Sterling normally takes one in the teeth when Mervyn King is speaking but in his testimony to the parliamentary select committee yesterday there was no such wobble. The Governor made it clear that while the Bank of England is worried about the problems within the UK economy it is the wider influence of the Eurozone crisis on places like Asia and the US that is provoking the most uncertainty. It looks a nailed on certainty that we will see some form of additional easing from the Bank of England at its July meeting and the market, and ourselves, are looking for anywhere between £50-75bn.
We are also looking for the ECB to ease policy next week and today’s German CPI number will likely confirm that following months of oil price decreases and struggling aggregate demand.

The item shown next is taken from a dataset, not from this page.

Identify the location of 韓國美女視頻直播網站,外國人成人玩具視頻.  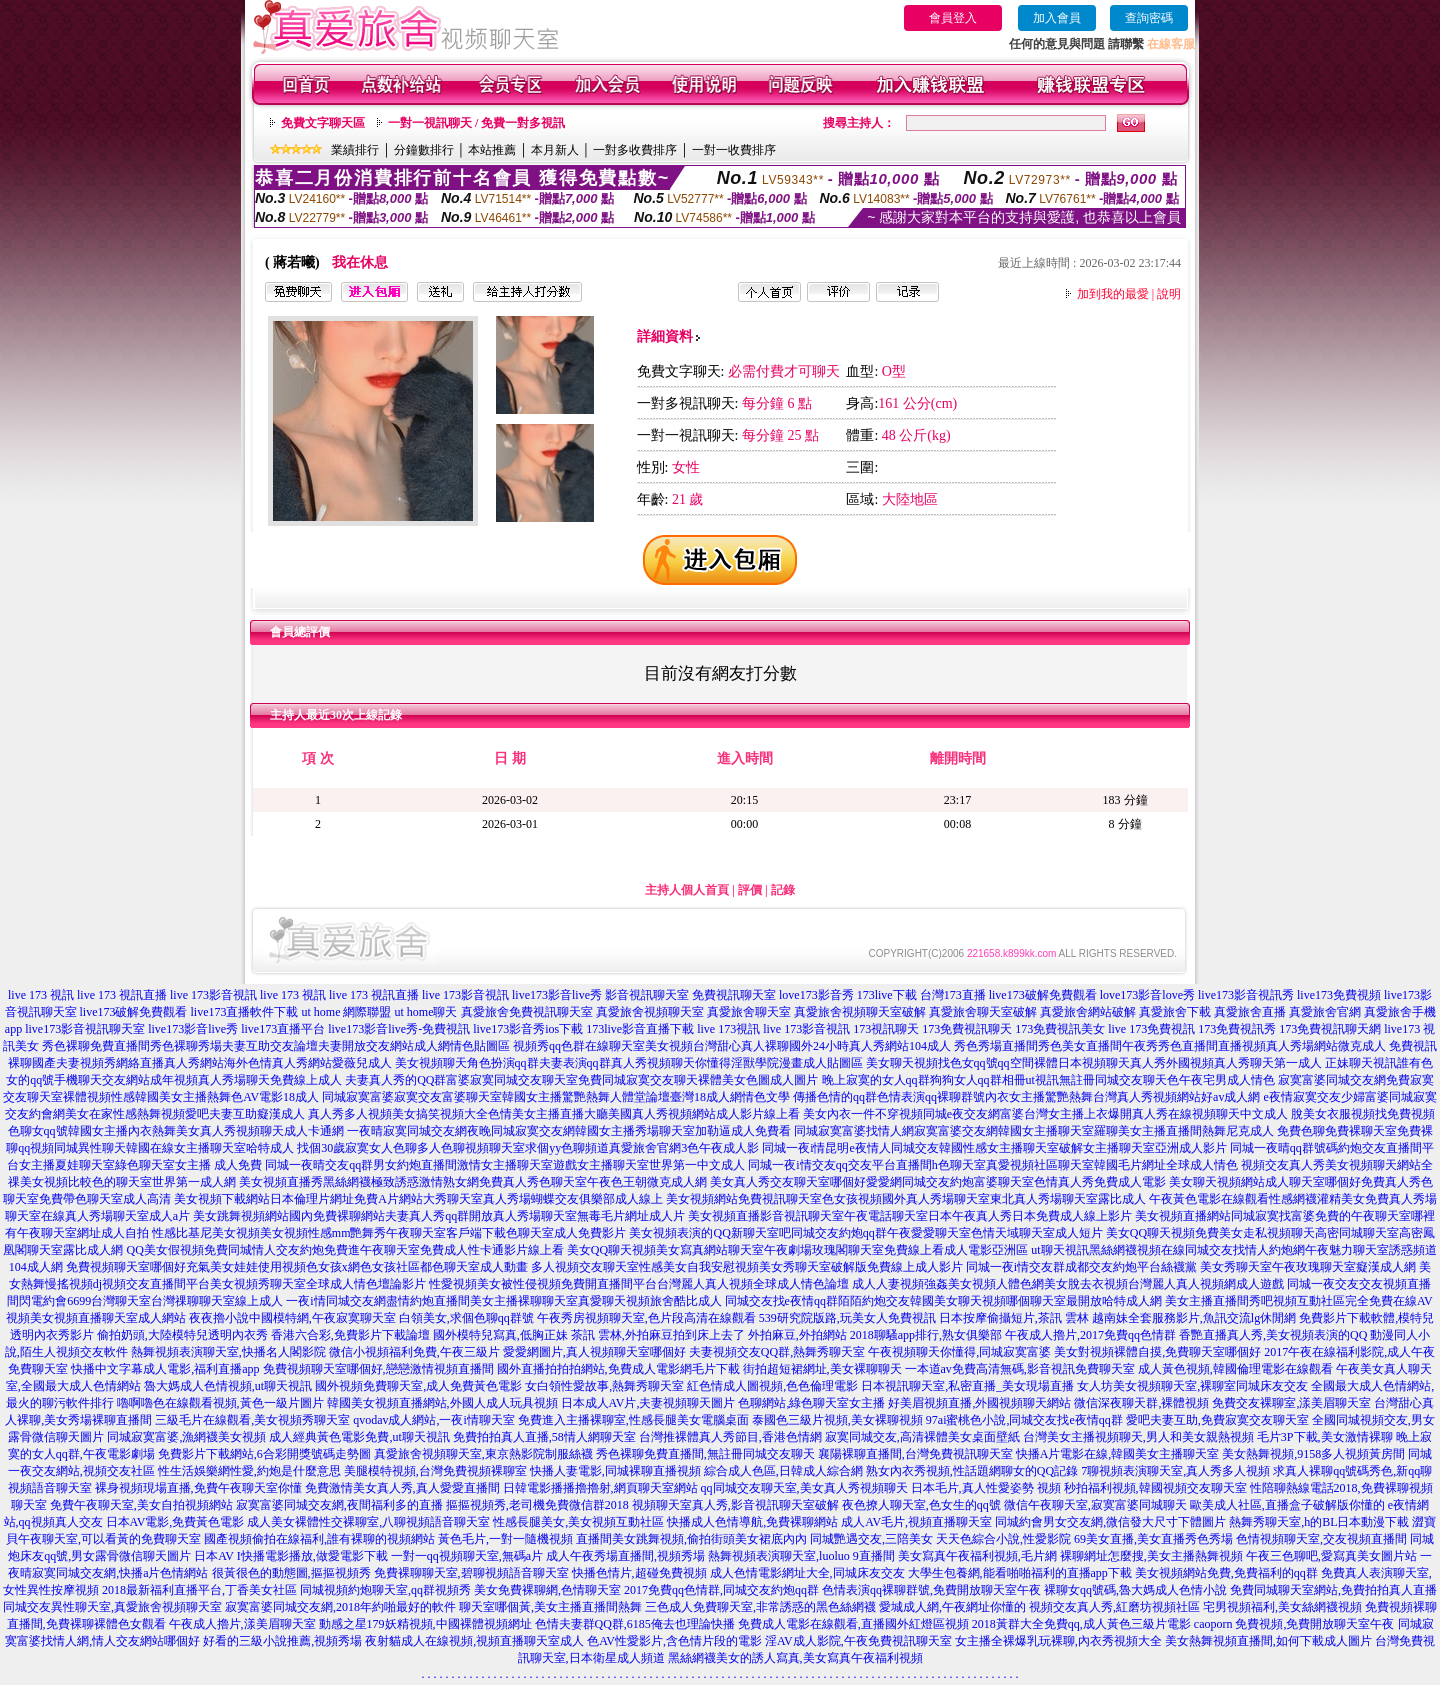 (442, 1403).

Into the meeting tomorrow we continue to like the euro weaker through the session with GBPUSD coming under pressure should we see further adverse moves in peripheral debt markets.
Indicative Rates Sell Buy
GBPEUR 1.2490 1.2510
GBPUSD 1.5614 1.5637
EURUSD 1.2492 1.2513
GBPJPY 124.42 124.72
GBPAUD 1.5522 1.5555
GBPNZD 1.9783 1.9815
GBPCAD 1.6003 1.6053
NZDUSD 0.7887 0.7902
GBPZAR 13.16 13.21
USDZAR 8.4150 8.4450
GBPPLN 5.2900 5.3180
EURJPY 99.38 99.62
Please note these rates are “interbank” rates ie they indicate where the market is currently trading and are not indicative of the rates offered. Rates are dependent on amount transacted. It is important to remember that foreign exchange rates fluctuate all the time. The rate you will receive will depend on the amount and currency you require.